• [Exercise instructions]: If an entry contains a picture, leave the picture out and reproduce everything else in the records below exactly.

___ Task inputs

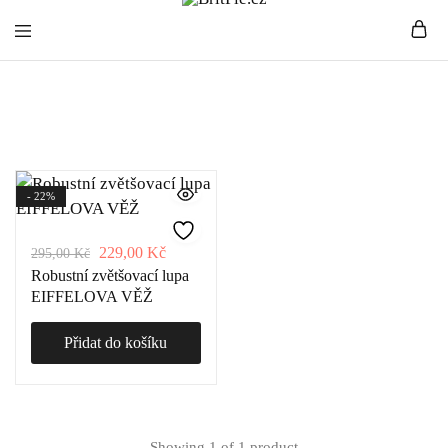
BritPie.cz
Loving
Zvětšovací lupy
English
Living
- 22%
229,00
Kč
295,00
Kč
Robustní zvětšovací lupa
EIFFELOVA VĚŽ
Přidat do košíku
Showing
1
of
1
product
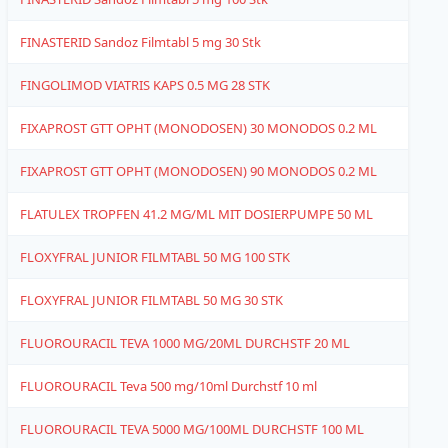
FINASTERID Sandoz Filmtabl 5 mg 30 Stk
1
FINGOLIMOD VIATRIS KAPS 0.5 MG 28 STK
1
FIXAPROST GTT OPHT (MONODOSEN) 30 MONODOS 0.2 ML
4
FIXAPROST GTT OPHT (MONODOSEN) 90 MONODOS 0.2 ML
4
FLATULEX TROPFEN 41.2 MG/ML MIT DOSIERPUMPE 50 ML
4
FLOXYFRAL JUNIOR FILMTABL 50 MG 100 STK
1
FLOXYFRAL JUNIOR FILMTABL 50 MG 30 STK
1
FLUOROURACIL TEVA 1000 MG/20ML DURCHSTF 20 ML
6
FLUOROURACIL Teva 500 mg/10ml Durchstf 10 ml
1
FLUOROURACIL TEVA 5000 MG/100ML DURCHSTF 100 ML
6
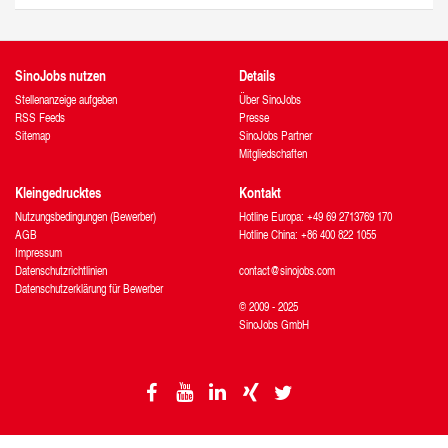
SinoJobs nutzen
Details
Stellenanzeige aufgeben
Über SinoJobs
RSS Feeds
Presse
Sitemap
SinoJobs Partner
Mitgliedschaften
Kleingedrucktes
Kontakt
Nutzungsbedingungen (Bewerber)
Hotline Europa: +49 69 2713769 170
AGB
Hotline China: +86 400 822 1055
Impressum
Datenschutzrichtlinien
contact@sinojobs.com
Datenschutzerklärung für Bewerber
© 2009 - 2025
SinoJobs GmbH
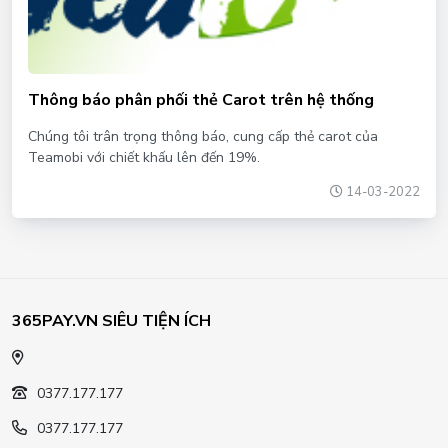
Thông báo phân phối thẻ Carot trên hệ thống
Chúng tôi trân trọng thông báo, cung cấp thẻ carot của
Teamobi với chiết khấu lên đến 19%.
14-03-2022
365PAY.VN SIÊU TIỆN ÍCH
0377.177.177
0377.177.177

______

• [Exercise output]:
BritPie.cz
Loving
Zvětšovací lupy
English
Living
- 22%
229,00
Kč
295,00
Kč
Robustní zvětšovací lupa
EIFFELOVA VĚŽ
Přidat do košíku
Showing
1
of
1
product
FINASTERID Sandoz Filmtabl 5 mg 30 Stk
1
FINGOLIMOD VIATRIS KAPS 0.5 MG 28 STK
1
FIXAPROST GTT OPHT (MONODOSEN) 30 MONODOS 0.2 ML
4
FIXAPROST GTT OPHT (MONODOSEN) 90 MONODOS 0.2 ML
4
FLATULEX TROPFEN 41.2 MG/ML MIT DOSIERPUMPE 50 ML
4
FLOXYFRAL JUNIOR FILMTABL 50 MG 100 STK
1
FLOXYFRAL JUNIOR FILMTABL 50 MG 30 STK
1
FLUOROURACIL TEVA 1000 MG/20ML DURCHSTF 20 ML
6
FLUOROURACIL Teva 500 mg/10ml Durchstf 10 ml
1
FLUOROURACIL TEVA 5000 MG/100ML DURCHSTF 100 ML
6
SinoJobs nutzen
Details
Stellenanzeige aufgeben
Über SinoJobs
RSS Feeds
Presse
Sitemap
SinoJobs Partner
Mitgliedschaften
Kleingedrucktes
Kontakt
Nutzungsbedingungen (Bewerber)
Hotline Europa: +49 69 2713769 170
AGB
Hotline China: +86 400 822 1055
Impressum
Datenschutzrichtlinien
contact@sinojobs.com
Datenschutzerklärung für Bewerber
© 2009 - 2025
SinoJobs GmbH
Thông báo phân phối thẻ Carot trên hệ thống
Chúng tôi trân trọng thông báo, cung cấp thẻ carot của
Teamobi với chiết khấu lên đến 19%.
14-03-2022
365PAY.VN SIÊU TIỆN ÍCH
0377.177.177
0377.177.177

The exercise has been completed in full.